Le TĀMANU, la grande passion de TEARE

Comme tous les anciens, TEARE était respecté des plus jeunes. Malgré son âge avancé, il ne pouvait pas se passer des plateaux, il continuait à escalader le TĀMANU, à son allure certes, mais il le faisait avec toujours la même passion.

Paul PERE, ancien porteur d’oranges aujourd’hui engagé dans la protection du patrimoine historique, culturel et naturel de la commune de PUNAAUIA se souvient de ce doyen qui mettait une semaine pour gravir le TĀMANU. Une semaine, non pas parce que la force lui manquait, bien au contraire, mais tout simplement parce qu’il aimait à profiter du paysage. Il prenait son temps pour monter, s’installant çà et là au gré de ses envies pour y passer la nuit.

 

TEARE, « Homme des cavernes »

Louis TAEA, un porteur d’oranges, nous raconte la personnalité de TEARE ; celle dont il fut le témoin lors de ses ascensions vers le TĀMANU à ses côtés.
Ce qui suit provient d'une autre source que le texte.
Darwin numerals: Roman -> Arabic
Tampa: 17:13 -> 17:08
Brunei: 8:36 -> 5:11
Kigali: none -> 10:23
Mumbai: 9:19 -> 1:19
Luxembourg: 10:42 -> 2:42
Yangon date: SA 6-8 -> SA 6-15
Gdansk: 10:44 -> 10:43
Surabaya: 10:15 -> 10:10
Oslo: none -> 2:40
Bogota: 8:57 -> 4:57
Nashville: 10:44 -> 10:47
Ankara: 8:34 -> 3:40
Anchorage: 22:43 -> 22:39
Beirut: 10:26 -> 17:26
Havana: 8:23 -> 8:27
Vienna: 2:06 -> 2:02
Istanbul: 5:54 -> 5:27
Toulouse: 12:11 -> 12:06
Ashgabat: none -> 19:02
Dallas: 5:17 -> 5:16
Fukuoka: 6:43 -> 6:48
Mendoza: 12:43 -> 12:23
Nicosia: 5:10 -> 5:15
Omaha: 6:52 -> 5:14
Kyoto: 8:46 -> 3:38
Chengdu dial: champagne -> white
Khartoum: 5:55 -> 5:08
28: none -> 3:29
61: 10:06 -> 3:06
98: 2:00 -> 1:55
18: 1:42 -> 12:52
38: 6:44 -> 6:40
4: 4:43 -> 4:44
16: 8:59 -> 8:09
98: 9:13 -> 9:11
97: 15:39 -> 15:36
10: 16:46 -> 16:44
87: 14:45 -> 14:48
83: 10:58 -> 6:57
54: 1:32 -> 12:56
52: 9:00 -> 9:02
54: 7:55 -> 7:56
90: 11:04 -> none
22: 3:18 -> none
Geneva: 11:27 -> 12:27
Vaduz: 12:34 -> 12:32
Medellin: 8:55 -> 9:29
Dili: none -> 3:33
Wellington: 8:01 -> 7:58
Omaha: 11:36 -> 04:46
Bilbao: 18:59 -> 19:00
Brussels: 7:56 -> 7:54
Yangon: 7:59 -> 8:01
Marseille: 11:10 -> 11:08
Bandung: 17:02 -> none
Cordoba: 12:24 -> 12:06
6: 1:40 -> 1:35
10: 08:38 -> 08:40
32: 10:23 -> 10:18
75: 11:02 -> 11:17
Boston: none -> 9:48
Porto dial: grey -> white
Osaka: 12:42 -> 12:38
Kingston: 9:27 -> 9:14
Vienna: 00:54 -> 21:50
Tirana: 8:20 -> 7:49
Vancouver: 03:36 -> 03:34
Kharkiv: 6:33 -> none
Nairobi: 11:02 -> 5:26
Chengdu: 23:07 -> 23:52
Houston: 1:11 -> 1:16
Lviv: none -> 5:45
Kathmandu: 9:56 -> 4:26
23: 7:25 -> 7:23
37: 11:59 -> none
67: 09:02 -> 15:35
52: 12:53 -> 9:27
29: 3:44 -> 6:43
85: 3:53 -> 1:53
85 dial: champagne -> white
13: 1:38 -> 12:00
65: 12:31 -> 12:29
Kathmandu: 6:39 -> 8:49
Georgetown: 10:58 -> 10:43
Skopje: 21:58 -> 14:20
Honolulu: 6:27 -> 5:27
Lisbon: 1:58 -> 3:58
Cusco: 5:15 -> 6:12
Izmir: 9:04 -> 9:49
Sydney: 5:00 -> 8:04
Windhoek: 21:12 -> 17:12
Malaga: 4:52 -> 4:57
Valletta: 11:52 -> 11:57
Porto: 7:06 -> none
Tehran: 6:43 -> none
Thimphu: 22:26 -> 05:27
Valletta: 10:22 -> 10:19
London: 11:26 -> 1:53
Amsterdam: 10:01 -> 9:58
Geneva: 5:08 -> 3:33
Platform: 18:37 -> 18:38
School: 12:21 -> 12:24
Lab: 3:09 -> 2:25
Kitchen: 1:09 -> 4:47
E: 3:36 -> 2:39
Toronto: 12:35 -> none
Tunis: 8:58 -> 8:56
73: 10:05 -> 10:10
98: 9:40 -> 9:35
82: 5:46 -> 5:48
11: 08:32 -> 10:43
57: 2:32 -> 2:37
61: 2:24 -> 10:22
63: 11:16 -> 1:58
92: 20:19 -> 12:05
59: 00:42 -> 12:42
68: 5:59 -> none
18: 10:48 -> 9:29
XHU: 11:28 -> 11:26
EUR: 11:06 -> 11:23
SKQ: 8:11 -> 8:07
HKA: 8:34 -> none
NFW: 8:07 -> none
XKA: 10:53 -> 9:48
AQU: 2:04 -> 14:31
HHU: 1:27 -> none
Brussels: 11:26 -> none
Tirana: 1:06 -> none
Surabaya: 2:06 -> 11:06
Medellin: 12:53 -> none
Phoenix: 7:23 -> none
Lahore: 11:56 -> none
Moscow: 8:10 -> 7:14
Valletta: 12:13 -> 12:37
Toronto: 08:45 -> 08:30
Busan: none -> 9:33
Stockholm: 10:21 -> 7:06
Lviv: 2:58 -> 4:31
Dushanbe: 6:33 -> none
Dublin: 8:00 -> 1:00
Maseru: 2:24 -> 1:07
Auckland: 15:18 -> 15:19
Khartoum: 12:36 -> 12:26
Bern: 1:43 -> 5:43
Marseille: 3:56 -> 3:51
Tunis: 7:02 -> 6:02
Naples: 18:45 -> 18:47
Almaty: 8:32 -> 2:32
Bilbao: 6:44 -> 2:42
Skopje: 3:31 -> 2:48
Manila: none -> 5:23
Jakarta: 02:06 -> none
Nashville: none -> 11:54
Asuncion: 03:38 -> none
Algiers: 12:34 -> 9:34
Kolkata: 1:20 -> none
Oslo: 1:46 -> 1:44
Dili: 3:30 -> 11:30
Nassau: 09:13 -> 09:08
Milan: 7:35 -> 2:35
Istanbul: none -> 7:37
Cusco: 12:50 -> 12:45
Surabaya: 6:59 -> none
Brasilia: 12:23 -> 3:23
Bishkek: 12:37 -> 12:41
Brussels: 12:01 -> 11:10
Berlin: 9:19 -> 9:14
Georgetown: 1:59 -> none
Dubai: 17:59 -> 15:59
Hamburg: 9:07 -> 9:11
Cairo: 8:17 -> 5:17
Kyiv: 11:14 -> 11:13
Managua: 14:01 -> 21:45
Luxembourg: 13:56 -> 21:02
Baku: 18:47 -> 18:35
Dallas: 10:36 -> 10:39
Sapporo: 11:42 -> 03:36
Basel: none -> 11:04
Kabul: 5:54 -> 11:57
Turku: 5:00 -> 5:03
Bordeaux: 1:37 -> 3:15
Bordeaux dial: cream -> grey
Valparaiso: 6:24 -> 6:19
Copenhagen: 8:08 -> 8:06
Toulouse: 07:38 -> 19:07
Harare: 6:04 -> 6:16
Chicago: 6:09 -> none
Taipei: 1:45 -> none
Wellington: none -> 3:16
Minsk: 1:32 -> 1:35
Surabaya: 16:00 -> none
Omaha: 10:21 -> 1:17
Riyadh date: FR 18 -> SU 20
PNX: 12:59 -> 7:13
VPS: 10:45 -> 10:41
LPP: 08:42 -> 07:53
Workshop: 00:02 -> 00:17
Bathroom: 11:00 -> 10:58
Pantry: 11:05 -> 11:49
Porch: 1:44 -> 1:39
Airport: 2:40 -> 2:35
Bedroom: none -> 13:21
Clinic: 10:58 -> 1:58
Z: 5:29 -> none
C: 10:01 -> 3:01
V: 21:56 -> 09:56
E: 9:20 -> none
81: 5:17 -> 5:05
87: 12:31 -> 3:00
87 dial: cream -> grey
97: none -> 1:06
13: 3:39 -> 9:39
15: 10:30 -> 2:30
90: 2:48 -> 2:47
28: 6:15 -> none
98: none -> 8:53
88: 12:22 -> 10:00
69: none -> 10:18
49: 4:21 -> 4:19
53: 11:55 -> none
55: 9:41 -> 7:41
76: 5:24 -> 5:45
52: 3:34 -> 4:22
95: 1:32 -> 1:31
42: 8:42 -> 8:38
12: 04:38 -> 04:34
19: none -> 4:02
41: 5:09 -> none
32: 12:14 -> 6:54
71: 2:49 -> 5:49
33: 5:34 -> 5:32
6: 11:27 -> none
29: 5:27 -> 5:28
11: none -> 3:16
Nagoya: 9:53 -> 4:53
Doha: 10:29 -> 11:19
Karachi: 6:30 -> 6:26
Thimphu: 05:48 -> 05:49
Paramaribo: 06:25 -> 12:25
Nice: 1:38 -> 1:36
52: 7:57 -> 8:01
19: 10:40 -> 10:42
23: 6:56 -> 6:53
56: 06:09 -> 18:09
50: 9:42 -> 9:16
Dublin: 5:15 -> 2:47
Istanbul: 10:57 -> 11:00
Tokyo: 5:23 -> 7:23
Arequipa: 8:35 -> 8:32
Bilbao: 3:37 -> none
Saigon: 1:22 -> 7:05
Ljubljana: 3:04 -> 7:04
Ainsi le décrit-il : « Il y a tant de chose à dire à son sujet. En raison de son âge avancé, TEARE ne s’évertuait pas à rejoindre le refuge car il savait qu’il ne pouvait pas suivre la cadence des jeunes pour aller chercher les oranges. On l’appelait Homme des cavernes car, lorsqu’il partait à la recherche d’un oranger, et dès qu’il l’avait trouvé, il préparait de suite son couchage près de cet arbre. Aucun «pē'ue » (natte), ni couverture, il se contentait de rentrer ses jambes dans le sac qui lui servirait à transporter ses oranges. C’est pour cela que nous disons toujours, lorsque tu vois l’oranger de quelqu’un d’autre, ne vas pas cueillir les fruits. Ces aînés étaient vraiment très respectés.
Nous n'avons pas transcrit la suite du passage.